Information shown:
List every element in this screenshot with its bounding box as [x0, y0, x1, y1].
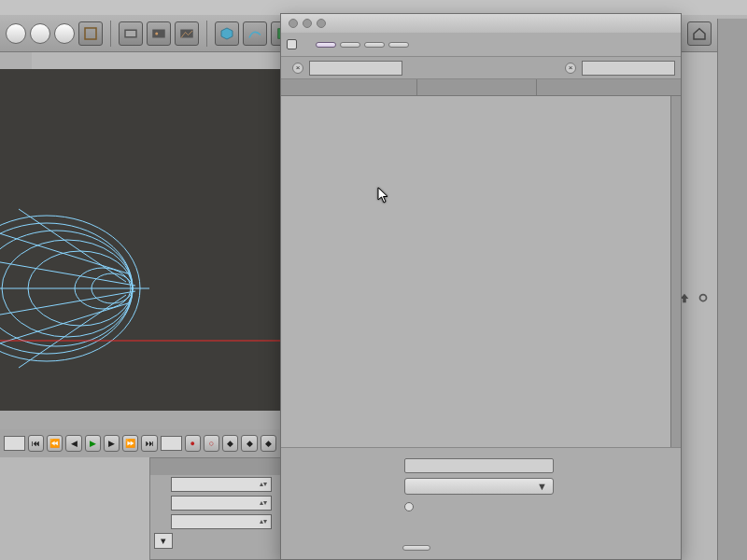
traffic-close-icon[interactable]: [289, 19, 298, 28]
svg-line-19: [0, 302, 131, 349]
next-key-button[interactable]: ⏩: [122, 435, 138, 452]
svg-line-21: [19, 295, 126, 368]
goto-start-button[interactable]: ⏮: [28, 435, 44, 452]
next-frame-button[interactable]: ▶: [104, 435, 120, 452]
svg-rect-0: [85, 28, 96, 39]
prev-frame-button[interactable]: ◀: [65, 435, 81, 452]
key-rot-button[interactable]: ◆: [261, 435, 276, 452]
layout-home-button[interactable]: [687, 21, 712, 46]
group-separator-button[interactable]: [364, 42, 385, 48]
scrollbar-thumb[interactable]: [672, 98, 680, 154]
restrict-select[interactable]: ▼: [404, 478, 554, 495]
timeline-ruler[interactable]: [0, 411, 280, 429]
axis-x-button[interactable]: [6, 23, 26, 44]
coord-pos-y[interactable]: ▴▾: [171, 496, 272, 511]
command-list[interactable]: [281, 96, 681, 451]
coord-mode-select[interactable]: ▾: [154, 533, 173, 549]
coord-system-button[interactable]: [78, 21, 103, 46]
toolbar-separator: [206, 21, 207, 47]
filter-bar: [0, 52, 32, 69]
frame-end-field[interactable]: [161, 436, 182, 451]
col-shortcut[interactable]: [537, 79, 681, 95]
traffic-zoom-icon[interactable]: [317, 19, 326, 28]
svg-line-18: [0, 228, 131, 274]
assign-button[interactable]: [402, 545, 430, 551]
chevron-down-icon: ▼: [537, 479, 547, 494]
filter-shortcut-input[interactable]: [582, 61, 675, 76]
traffic-min-icon[interactable]: [303, 19, 312, 28]
col-name[interactable]: [281, 79, 417, 95]
icon-separator-button[interactable]: [340, 42, 360, 48]
svg-point-4: [155, 32, 158, 35]
manager-tabs-sidebar: [717, 19, 747, 560]
wireframe-model-icon: [0, 190, 243, 386]
dialog-bottom-panel: ▼: [281, 447, 681, 559]
new-palette-button[interactable]: [316, 42, 336, 48]
spline-primitive-button[interactable]: [243, 21, 267, 46]
key-pos-button[interactable]: ◆: [222, 435, 238, 452]
edit-palettes-checkbox[interactable]: [287, 39, 297, 49]
play-button[interactable]: ▶: [85, 435, 101, 452]
coord-pos-z[interactable]: ▴▾: [171, 514, 272, 529]
key-scl-button[interactable]: ◆: [241, 435, 257, 452]
axis-y-button[interactable]: [30, 23, 50, 44]
col-info[interactable]: [417, 79, 537, 95]
playback-bar: ⏮ ⏪ ◀ ▶ ▶ ⏩ ⏭ ● ○ ◆ ◆ ◆: [0, 429, 280, 457]
frame-start-field[interactable]: [4, 436, 25, 451]
cube-primitive-button[interactable]: [215, 21, 239, 46]
spacer-button[interactable]: [388, 42, 409, 48]
render-view-button[interactable]: [119, 21, 143, 46]
coord-pos-x[interactable]: ▴▾: [171, 477, 272, 492]
svg-rect-2: [126, 31, 136, 36]
toolbar-separator: [110, 21, 111, 47]
svg-rect-3: [152, 29, 165, 37]
render-pict-button[interactable]: [147, 21, 171, 46]
axis-x-line-icon: [0, 340, 280, 342]
gear-icon[interactable]: [697, 291, 710, 304]
prev-key-button[interactable]: ⏪: [47, 435, 63, 452]
clear-name-filter-button[interactable]: ×: [292, 63, 303, 74]
shortcut-field[interactable]: [404, 458, 554, 473]
svg-line-20: [19, 209, 126, 282]
command-table-header: [281, 79, 681, 96]
autokey-button[interactable]: ○: [204, 435, 219, 452]
record-button[interactable]: ●: [185, 435, 201, 452]
clear-shortcut-filter-button[interactable]: ×: [565, 63, 576, 74]
optionsmodus-radio[interactable]: [404, 502, 414, 511]
customize-commands-dialog: × × ▼: [280, 13, 682, 560]
render-settings-button[interactable]: [175, 21, 199, 46]
filter-name-input[interactable]: [309, 61, 402, 76]
goto-end-button[interactable]: ⏭: [141, 435, 157, 452]
axis-z-button[interactable]: [54, 23, 75, 44]
dialog-titlebar[interactable]: [281, 14, 681, 33]
svg-point-25: [700, 295, 707, 301]
3d-viewport[interactable]: [0, 69, 280, 433]
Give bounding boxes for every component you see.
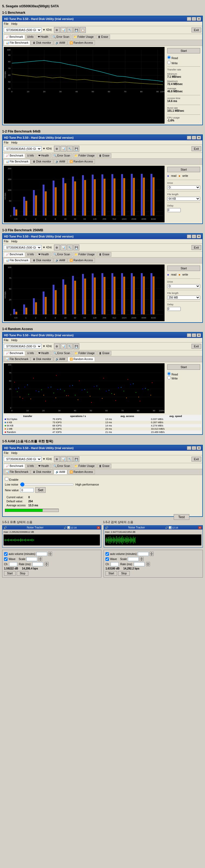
minimize-btn-4[interactable]: _ (187, 333, 191, 337)
close-btn-4[interactable]: ✕ (197, 333, 201, 337)
subtab-dm-3[interactable]: 🖥 Disk monitor (31, 258, 53, 262)
ticon-5-3[interactable]: 🔧 (67, 456, 73, 462)
wave-checkbox-2[interactable] (105, 557, 109, 561)
ticon-4-3[interactable]: 🔧 (67, 343, 73, 349)
toolbar-icon-2[interactable]: 📊 (60, 27, 66, 33)
subtab-ra-4[interactable]: 🔀 Random Access (68, 357, 95, 362)
subtab-ra-2[interactable]: 🔀 Random Access (68, 159, 95, 164)
stop-audio-btn-1[interactable]: Stop (17, 571, 28, 576)
ticon-2-2[interactable]: 📊 (60, 146, 66, 152)
minimize-btn-3[interactable]: _ (187, 235, 191, 238)
tab-info-5[interactable]: ℹ Info (26, 464, 36, 468)
subtab-aam-1[interactable]: 🔊 AAM (54, 40, 67, 45)
start-audio-btn-1[interactable]: Start (4, 571, 15, 576)
write-radio-4[interactable] (167, 376, 171, 379)
tab-benchmark-3[interactable]: 📈 Benchmark (4, 252, 25, 257)
ticon-2-3[interactable]: 🔧 (67, 146, 73, 152)
tab-benchmark-2[interactable]: 📈 Benchmark (4, 153, 25, 158)
drive-select-1[interactable]: ST3500630AS (500 GB) (4, 28, 41, 32)
toolbar-icon-4[interactable]: 💾 (73, 27, 79, 33)
drive-select-5[interactable]: ST3500630AS (500 GB) (4, 457, 41, 462)
ticon-5-4[interactable]: 💾 (73, 456, 79, 462)
subtab-dm-2[interactable]: 🖥 Disk monitor (31, 159, 53, 164)
aam-enable-checkbox[interactable] (5, 477, 8, 481)
scale-step-up-2[interactable]: ▲ (140, 557, 143, 559)
menu-file-1[interactable]: File (4, 22, 9, 25)
close-btn-2[interactable]: ✕ (197, 136, 201, 140)
subtab-ra-5[interactable]: 🔀 Random Access (68, 470, 95, 474)
ch-val-2[interactable]: 1 (111, 562, 119, 566)
subtab-dm-5[interactable]: 🖥 Disk monitor (31, 470, 53, 474)
exit-btn-2[interactable]: Exit (192, 146, 201, 151)
tab-errorscan-1[interactable]: 🔍 Error Scan (51, 35, 71, 39)
ticon-4-2[interactable]: 📊 (60, 343, 66, 349)
subtab-aam-3[interactable]: 🔊 AAM (54, 258, 67, 262)
rate-step-dn-2[interactable]: ▼ (146, 564, 150, 566)
tab-benchmark-5[interactable]: 📈 Benchmark (4, 464, 25, 468)
tab-errorscan-5[interactable]: 🔍 Error Scan (52, 464, 72, 468)
maximize-btn-4[interactable]: □ (192, 333, 196, 337)
scale-val-1[interactable]: 20 (27, 557, 37, 561)
ticon-5-2[interactable]: 📊 (60, 456, 66, 462)
menu-file-5[interactable]: File (4, 451, 9, 455)
drive-combo-3[interactable]: D: (167, 284, 200, 288)
tab-errorscan-2[interactable]: 🔍 Error Scan (52, 153, 72, 158)
close-btn-1[interactable]: ✕ (197, 17, 201, 21)
rate-val-1[interactable]: 200 (32, 562, 43, 566)
tab-health-4[interactable]: ❤ Health (36, 351, 51, 355)
minimize-btn-2[interactable]: _ (187, 136, 191, 140)
ticon-4-1[interactable]: ⚙ (54, 343, 60, 349)
exit-btn-5[interactable]: Exit (192, 457, 201, 462)
rate-step-up-2[interactable]: ▲ (146, 562, 150, 564)
tab-info-4[interactable]: ℹ Info (26, 351, 36, 355)
tab-info-1[interactable]: ℹ Info (26, 35, 36, 39)
auto-vol-checkbox-1[interactable] (4, 552, 7, 556)
toolbar-icon-1[interactable]: ⚙ (54, 27, 60, 33)
menu-help-2[interactable]: Help (11, 141, 18, 144)
drive-select-2[interactable]: ST3500630AS (500 GB) (4, 146, 41, 151)
subtab-aam-5[interactable]: 🔊 AAM (54, 470, 67, 474)
maximize-btn-5[interactable]: □ (192, 446, 196, 450)
tab-errorscan-4[interactable]: 🔍 Error Scan (52, 351, 72, 355)
tab-folderusage-5[interactable]: 📁 Folder Usage (73, 464, 97, 468)
drive-select-3[interactable]: ST3500630AS (500 GB) (4, 245, 41, 250)
tab-errorscan-3[interactable]: 🔍 Error Scan (52, 252, 72, 257)
step-up-2[interactable]: ▲ (150, 552, 153, 554)
auto-vol-val-2[interactable]: 5 (138, 552, 149, 556)
toolbar-icon-5[interactable]: 📋 (80, 27, 86, 33)
tab-folderusage-3[interactable]: 📁 Folder Usage (73, 252, 97, 257)
menu-help-4[interactable]: Help (11, 338, 18, 342)
subtab-dm-4[interactable]: 🖥 Disk monitor (31, 357, 53, 362)
start-btn-4[interactable]: Start (167, 364, 200, 370)
aam-slider[interactable] (20, 483, 74, 486)
tab-folderusage-4[interactable]: 📁 Folder Usage (73, 351, 97, 355)
scale-step-dn-1[interactable]: ▼ (38, 559, 42, 561)
read-radio-4[interactable] (167, 372, 171, 375)
auto-vol-checkbox-2[interactable] (105, 552, 109, 556)
exit-btn-3[interactable]: Exit (192, 245, 201, 250)
subtab-aam-2[interactable]: 🔊 AAM (54, 159, 67, 164)
maximize-btn-1[interactable]: □ (192, 17, 196, 21)
tab-folderusage-2[interactable]: 📁 Folder Usage (73, 153, 97, 158)
ticon-2-4[interactable]: 💾 (73, 146, 79, 152)
close-btn-5[interactable]: ✕ (197, 446, 201, 450)
tab-erase-2[interactable]: 🗑 Erase (97, 153, 111, 158)
aam-test-btn[interactable]: Test (174, 514, 190, 520)
drive-combo-2[interactable]: D: (167, 185, 200, 189)
subtab-filebenchmark-1[interactable]: 📊 File Benchmark (4, 40, 30, 45)
rate-val-2[interactable]: 200 (134, 562, 145, 566)
step-dn-1[interactable]: ▼ (48, 554, 52, 556)
noise-close-2[interactable]: X (198, 526, 202, 529)
tab-folderusage-1[interactable]: 📁 Folder Usage (72, 35, 96, 39)
subtab-randomaccess-1[interactable]: 🔀 Random Access (68, 40, 95, 45)
subtab-aam-4[interactable]: 🔊 AAM (54, 357, 67, 362)
subtab-ra-3[interactable]: 🔀 Random Access (68, 258, 95, 262)
subtab-fb-3[interactable]: 📊 File Benchmark (4, 258, 30, 262)
menu-help-1[interactable]: Help (11, 22, 18, 25)
exit-btn-4[interactable]: Exit (192, 344, 201, 349)
tab-health-2[interactable]: ❤ Health (36, 153, 51, 158)
ticon-3-3[interactable]: 🔧 (67, 245, 73, 250)
close-btn-3[interactable]: ✕ (197, 235, 201, 238)
ticon-3-2[interactable]: 📊 (60, 245, 66, 250)
tab-erase-3[interactable]: 🗑 Erase (97, 252, 111, 257)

Assignment:
Could you copy every line from the records that mentions the word "Help"?

Response:
menu-help-2[interactable]: Help (11, 141, 18, 144)
menu-help-4[interactable]: Help (11, 338, 18, 342)
menu-help-1[interactable]: Help (11, 22, 18, 25)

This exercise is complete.